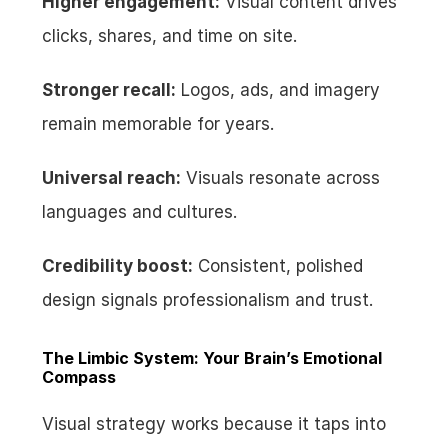
Higher engagement:
 Visual content drives 
clicks, shares, and time on site.
Stronger recall:
 Logos, ads, and imagery 
remain memorable for years.
Universal reach:
 Visuals resonate across 
languages and cultures.
Credibility boost:
 Consistent, polished 
design signals professionalism and trust.
The Limbic System: Your Brain’s Emotional 
Compass
Visual strategy works because it taps into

----------

Please retype the whole listing above exactly, without any of its images.

> [EXERCISE OUTPUT]
Higher engagement:
 Visual content drives 
clicks, shares, and time on site.
Stronger recall:
 Logos, ads, and imagery 
remain memorable for years.
Universal reach:
 Visuals resonate across 
languages and cultures.
Credibility boost:
 Consistent, polished 
design signals professionalism and trust.
The Limbic System: Your Brain’s Emotional 
Compass
Visual strategy works because it taps into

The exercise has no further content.